Tomás first noticed something was wrong during an evening walk with friends. They often strolled the country roads outside their small town, their voices carrying in the quiet night. But suddenly, he found it difficult to make out the edges of the road. Shapes blurred at the periphery of his vision. Unbeknownst to him, Tomás was experiencing the early signs of retinitis pigmentosa, a condition characterized by vision loss in low light, often referred to as night blindness.
Retinitis pigmentosa affects approximately one in 4,000 people worldwide, and when combined with other rare genetic vision disorders, the prevalence can rise to as high as one in 2,000 individuals. Understanding how we witness color and light is crucial to understanding this condition, and the impact it has on those affected.
How We See Colors and Lights
The retina, a layer of neural tissue lining the back of the eye, develops as an outgrowth of the central nervous system. It differentiates into distinct, interconnected neuronal layers. Within the retina are specialized light-sensitive cells called photoreceptors – rods and cones – which can be stimulated by even a single photon of light. These cells convert light into chemical and then electrical signals, initiating the process of vision.
The human retina contains around 120 million rods and approximately 7 million cones. Rods are responsible for vision in dim light, activated by low-intensity light photons and a molecule called rhodopsin. They do not perceive color, providing only black and white vision. Cones, respond to high-intensity photons and are responsible for color vision.
An Unequal Distribution
Rods are distributed throughout the retina, whereas cones are concentrated primarily in the macula, the central area of the retina. This high density of cones provides visual acuity, or extreme sensitivity to contrast.
At night, in dim light, only rods can be activated. That’s why we see in black and white when it gets dark and struggle to read, although our peripheral vision remains good. Though, when a flashlight is turned on, or under a streetlamp, the high-intensity photons activate the cones, and we begin to perceive colors and details as we do in daylight.
The Brain Interprets What We See
In retinitis pigmentosa, genetic mutations affecting rod function cause these cells to become altered, stop working, and eventually undergo programmed cell death. This initiates a progressive loss of rods, starting from the periphery and moving inward.

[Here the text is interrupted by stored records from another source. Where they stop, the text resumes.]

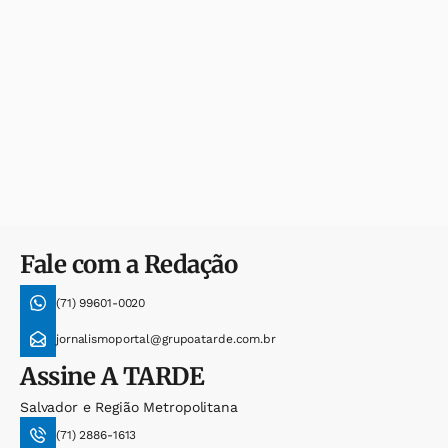
Fale com a Redação
(71) 99601-0020
jornalismoportal@grupoatarde.com.br
Assine
A TARDE
Salvador e Região Metropolitana
(71) 2886-1613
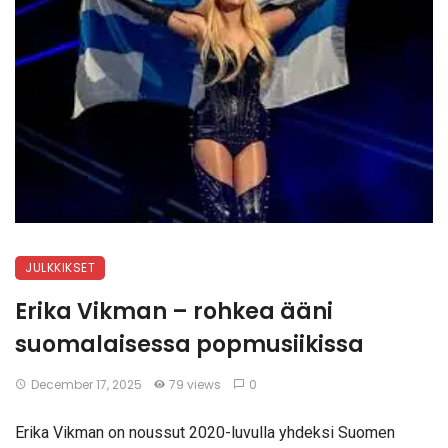
JULKKIKSET
Erika Vikman – rohkea ääni
suomalaisessa popmusiikissa
December 17, 2025
79 views
0
Erika Vikman on noussut 2020-luvulla yhdeksi Suomen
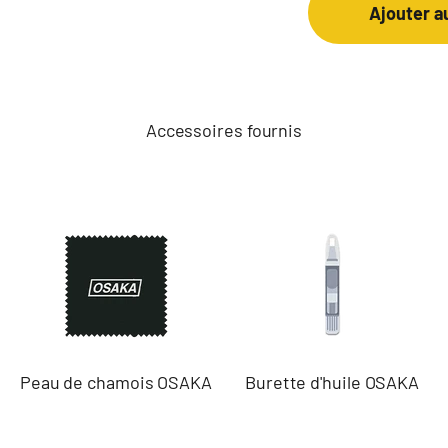
Ajouter a
Accessoires fournis
Peau de chamois OSAKA
Burette d'huile OSAKA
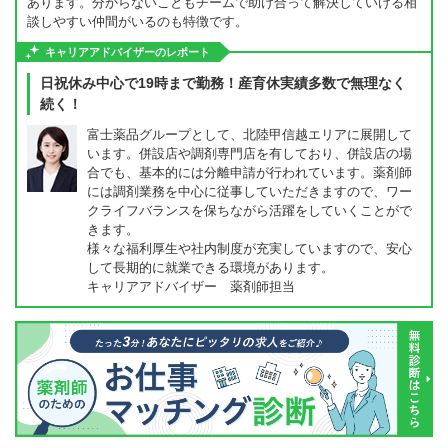
あります。分からないこともチームで助け合って解決していける相
談しやすい仲間がいるのも特徴です。
キャリアアドバイザーのレポート
日祝休み中心で19時まで勤務！産育休実績多数で無理なく
続く！
富士薬品グループとして、北陸甲信越エリアに展開して
います。併設店や調剤専門店を有しており、併設店の場
合でも、基本的には分離申請が行われています。薬剤師
には調剤業務を中心に従事していただきますので、ワー
クライフバランスを保ちながら活躍をしていくことがで
きます。
様々な福利厚生や社内制度が充実していますので、安心
して長期的に就業できる環境があります。
キャリアアドバイザー 薬剤師担当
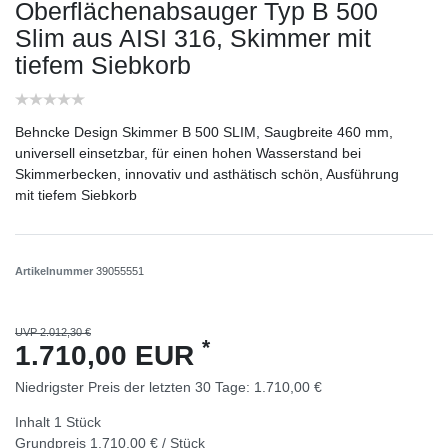
Oberflächenabsauger Typ B 500
Slim aus AISI 316, Skimmer mit
tiefem Siebkorb
Behncke Design Skimmer B 500 SLIM, Saugbreite 460 mm,
universell einsetzbar, für einen hohen Wasserstand bei
Skimmerbecken, innovativ und asthätisch schön, Ausführung
mit tiefem Siebkorb
Artikelnummer
39055551
UVP 2.012,30 €
*
1.710,00 EUR
Niedrigster Preis der letzten 30 Tage:
1.710,00 €
Inhalt
1
Stück
Grundpreis
1.710,00 € / Stück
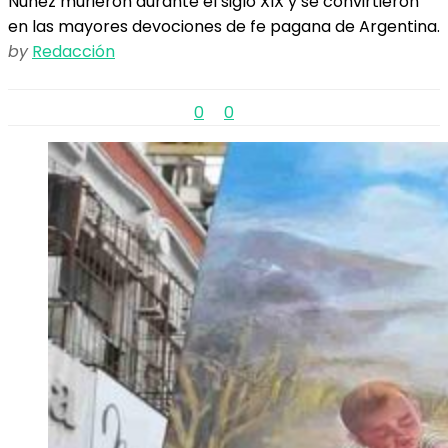
Núñez murieron durante el siglo XIX y se convirtieron
en las mayores devociones de fe pagana de Argentina.
by
Redacción
0
0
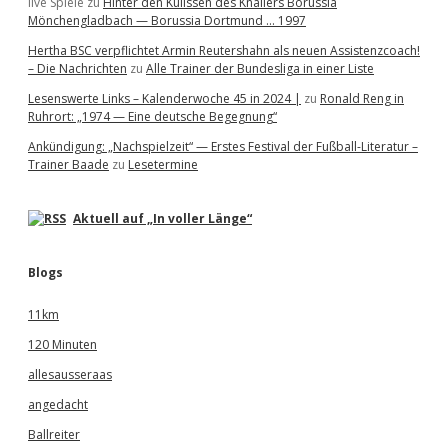
live Spiele
zu
Hinter den Kulissen des Knallers Borussia
Mönchengladbach — Borussia Dortmund … 1997
Hertha BSC verpflichtet Armin Reutershahn als neuen Assistenzcoach!
– Die Nachrichten
zu
Alle Trainer der Bundesliga in einer Liste
Lesenswerte Links – Kalenderwoche 45 in 2024 |
zu
Ronald Reng in
Ruhrort: „1974 — Eine deutsche Begegnung“
Ankündigung: „Nachspielzeit“ — Erstes Festival der Fußball-Literatur –
Trainer Baade
zu
Lesetermine
Aktuell auf „In voller Länge“
Blogs
11km
120 Minuten
allesausseraas
angedacht
Ballreiter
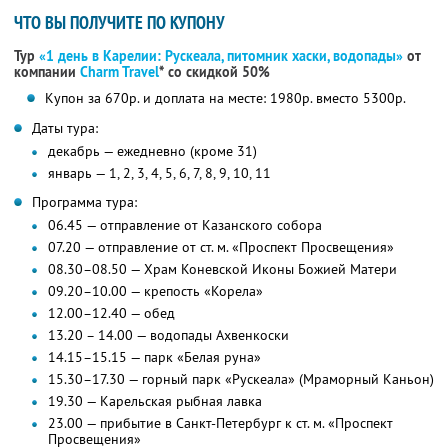
ЧТО ВЫ ПОЛУЧИТЕ ПО КУПОНУ
Тур
«1 день в Карелии: Рускеала, питомник хаски, водопады»
от
компании
Charm Travel
*
со скидкой 50%
Купон за 670р. и доплата на месте: 1980р. вместо 5300р.
Даты тура:
декабрь — ежедневно (кроме 31)
январь — 1, 2, 3, 4, 5, 6, 7, 8, 9, 10, 11
Программа тура:
06.45 — отправление от Казанского собора
07.20 — отправление от ст. м. «Проспект Просвещения»
08.30–08.50 — Храм Коневской Иконы Божией Матери
09.20–10.00 — крепость «Корела»
12.00–12.40 — обед
13.20 – 14.00 — водопады Ахвенкоски
14.15–15.15 — парк «Белая руна»
15.30–17.30 — горный парк «Рускеала» (Мраморный Каньон)
19.30 — Карельская рыбная лавка
23.00 — прибытие в Санкт-Петербург к ст. м. «Проспект
Просвещения»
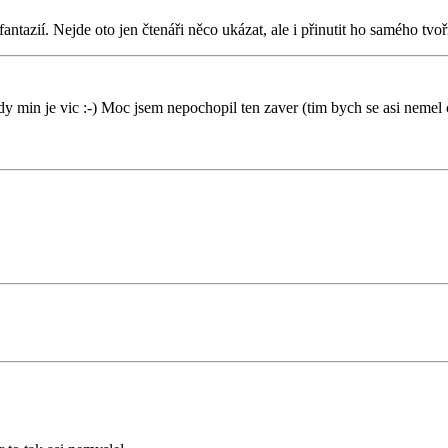
antazií. Nejde oto jen čtenáři něco ukázat, ale i přinutit ho samého tvoři
 min je vic :-) Moc jsem nepochopil ten zaver (tim bych se asi nemel ch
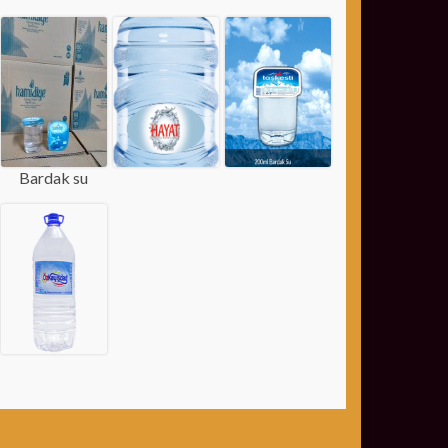
Bardak su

In Tomás’s retina, the disease was progressing unnoticed until the loss of rods affected his visual perception. His night vision was impaired, and he began to experience tunnel vision – difficulty locating surrounding objects, but still being able to read and perceive details because the cones in the macula remained functional.

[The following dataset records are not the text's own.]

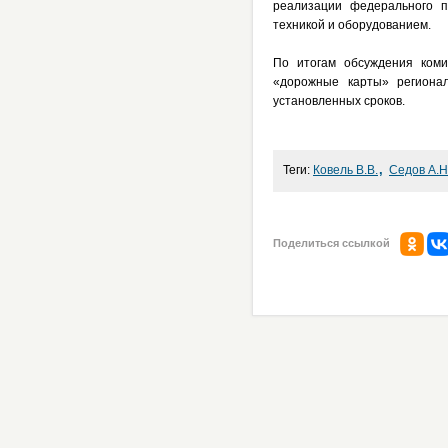
реализации федерального 
техникой и оборудованием.
По итогам обсуждения коми
«дорожные карты» регионал
установленных сроков.
,
Теги:
Ковель В.В.
Седов А.Н
Поделиться ссылкой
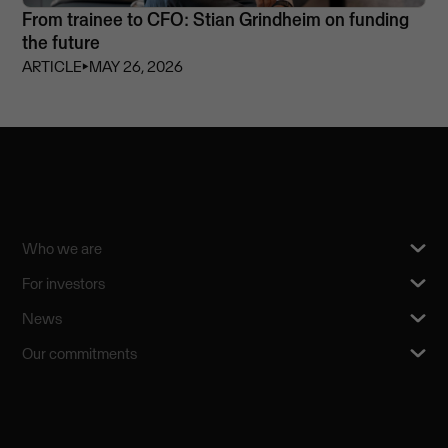
From trainee to CFO: Stian Grindheim on funding
the future
ARTICLE
⏵
MAY 26, 2026
Who we are
For investors
News
Our commitments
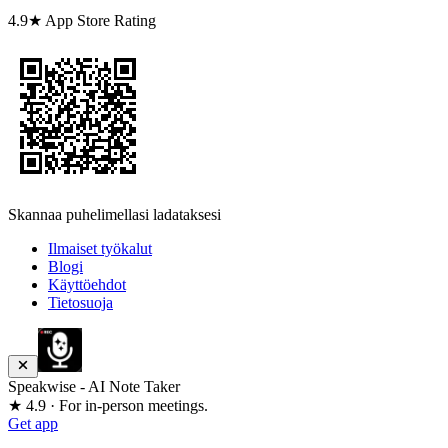
4.9★ App Store Rating
Skannaa puhelimellasi ladataksesi
Ilmaiset työkalut
Blogi
Käyttöehdot
Tietosuoja
Speakwise - AI Note Taker
★ 4.9 · For in-person meetings.
Get app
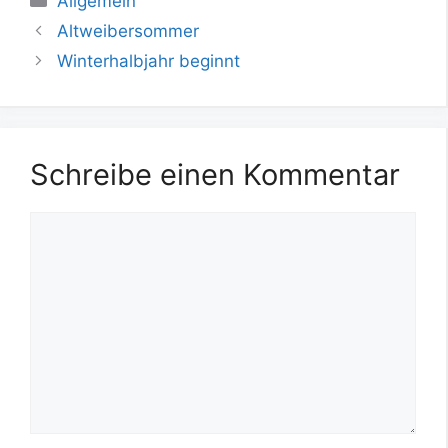
Allgemein
Altweibersommer
Winterhalbjahr beginnt
Schreibe einen Kommentar
Kommentar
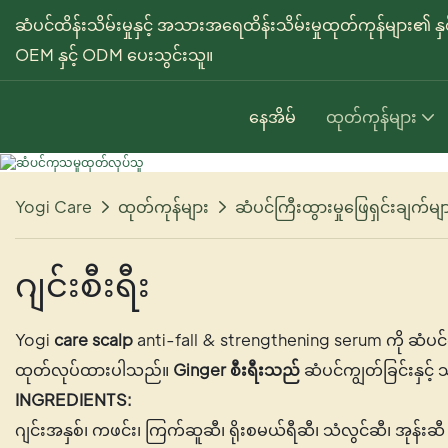
ဆံပင်ထိန်းသိမ်းမှုနှင့် အသားအရေထိန်းသိမ်းမှုထုတ်ကုန်များ၏ န
OEM နှင့် ODM ပေးသွင်းသူ။
နေအိမ်
ထုတ်ကုန်များ
Yogi Care
ထုတ်ကုန်များ
ဆံပင်ကြီးထွားမှုဖြေရှင်းချက်မျ
ဂျင်းစီးရီး
Yogi
care scalp
anti-fall & strengthening serum ကို ဆံပင်က
ထုတ်လုပ်ထားပါသည်။
Ginger စီးရီးသည်
ဆံပင်ကျွတ်ခြင်းနှင့်
INGREDIENTS:
ဂျင်းအနှစ်၊ ကဖင်း၊ ကြက်ဆူဆီ၊ ရိုးစမယ်ရီဆီ၊ သံလွင်ဆီ၊ အုန်းဆီ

Over time, the progression of the disease can also affect cones, leading to total blindness.
Symptoms Typically Appear in Late Adolescence
Patients with retinitis pigmentosa usually begin to notice symptoms in late adolescence or adulthood. However, mutations affecting the structural genes of photoreceptors or occurring during development can cause the disease to appear in childhood, as seen in Leber congenital amaurosis. Another congenital condition, achromatopsia, is characterized by the inability to perceive color, with the world appearing in shades of gray.
In other rare retinal pathologies, such as Stargardt disease, mutations affect genes relevant to cones or the macula, leading to their early degeneration. This allows patients to see in low light but impairs their ability to discern fine details, like facial features.
The Search for Treatments
Currently, there are no approved treatments that completely halt the degeneration caused by retinitis pigmentosa.

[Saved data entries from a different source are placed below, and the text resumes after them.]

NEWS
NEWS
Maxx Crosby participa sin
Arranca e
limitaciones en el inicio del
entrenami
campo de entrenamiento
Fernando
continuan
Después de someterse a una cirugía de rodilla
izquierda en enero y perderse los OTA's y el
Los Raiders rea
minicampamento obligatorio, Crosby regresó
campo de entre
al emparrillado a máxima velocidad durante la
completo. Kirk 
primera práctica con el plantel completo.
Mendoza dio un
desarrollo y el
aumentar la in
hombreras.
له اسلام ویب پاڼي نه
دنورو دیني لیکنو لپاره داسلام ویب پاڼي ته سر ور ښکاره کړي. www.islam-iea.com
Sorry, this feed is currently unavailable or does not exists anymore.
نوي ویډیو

The design and application of specific advanced therapies requires basic research into the genetic, biochemical, and cellular processes altered by mutations in retinal genes.
This is where biotechnology plays a role, allowing researchers to analyze disease models, either by creating avatar mice (with the condition) or using human retinal organoids – the closest approximation to a human retina in a petri dish.
This research could lead to the development of precision medicine treatments targeting diseases caused by specific genes or mutations – such as Luxturna, for mutations in the RPE65 gene – as well as therapies aimed at photoreceptor survival, without focusing on specific genes or mutations, known as “agnostic” therapies.
These are promising avenues for treating, and potentially even curing, Tomás and other patients with rare inherited retinal diseases.